A few years ago, I attempted to contact two of my father's friends to let them know what I'd learned since 9/11 since it had bearing on what was to come. These were influential, well-connected men who, if they wished, could convey the message further in the sphere of movies and letters. I also felt these two men were the most likely among my parents' old friends to be open to what I had to say.
The first, Walter Bernstein, might be receptive, I thought, because he'd written the screenplays, Fail Safe, about "an accidental sortie" of nuclear bombers to the USSR, and The Front, about the blacklist during the McCarthy era (of which Bernstein had first-hand experience.) He was what used to be called "a lefty from way back" and was no stranger to the notion of corruption in high places. Fail Safe is particularly memorable for a rare foray by Walter Matthau into serious drama, playing a general who's itching for an opportunity to unleash a nuke.
Bernstein was as kind and cordial as one might wish but his gentle assessment was, "I hope you're wrong." "So do I," I said.
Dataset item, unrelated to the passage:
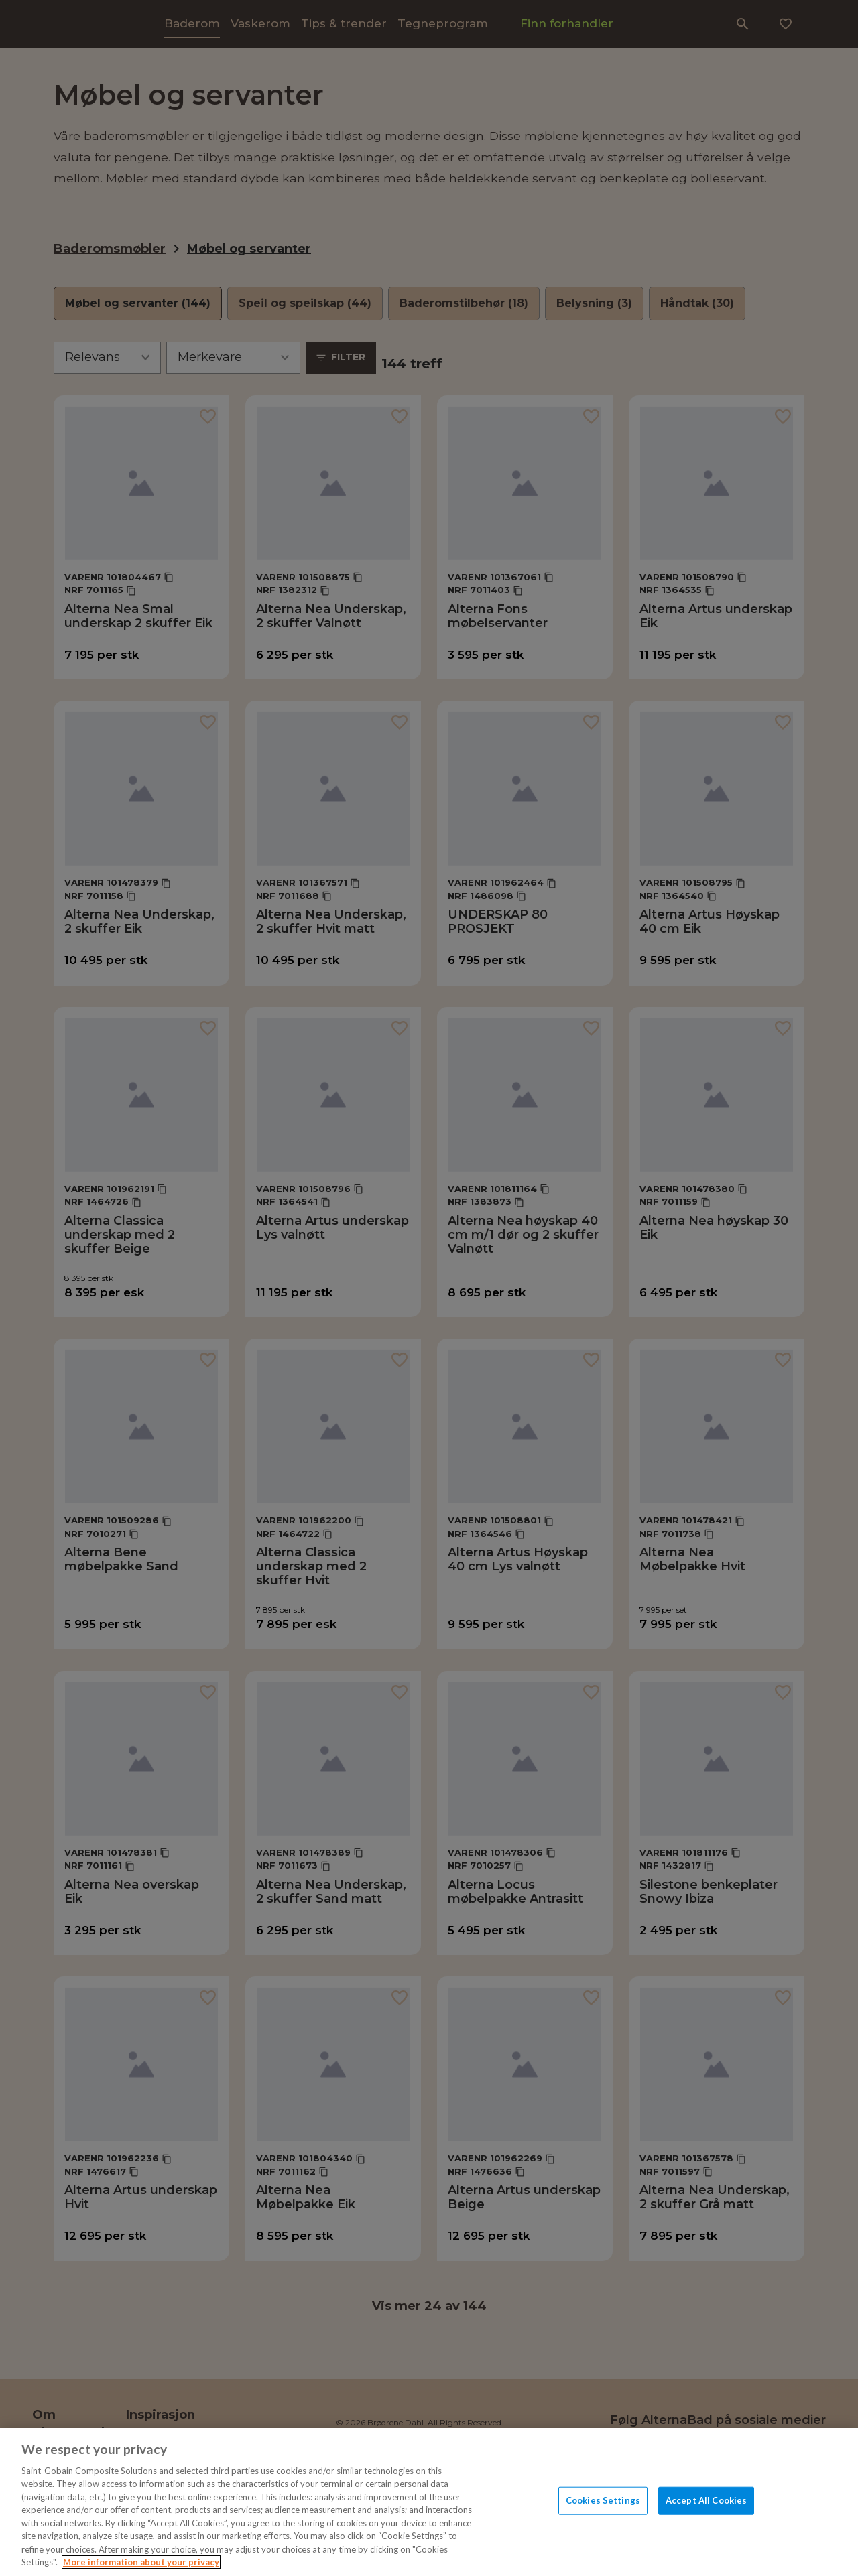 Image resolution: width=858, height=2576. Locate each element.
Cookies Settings (603, 2500)
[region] (429, 2502)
The second friend, whom I attempted to contact at an address which had worked years before, was Edgar Doctorow, the author of the novels Ragtime, about the twenties, and The Book of Daniel, about the trial of Julius and Ethel Rosenberg. But most intriguing was his role as editor at Dial Press when they published Report from Iron Mountain, a book which professes to be a spoof but which luminaries such as John Kenneth Galbraith swore was an actual government report. Galbraith said he knew this first hand because he'd been asked to work on it himself though he felt certain the final product was the work of either Dean Rusk or Clare Booth Luce.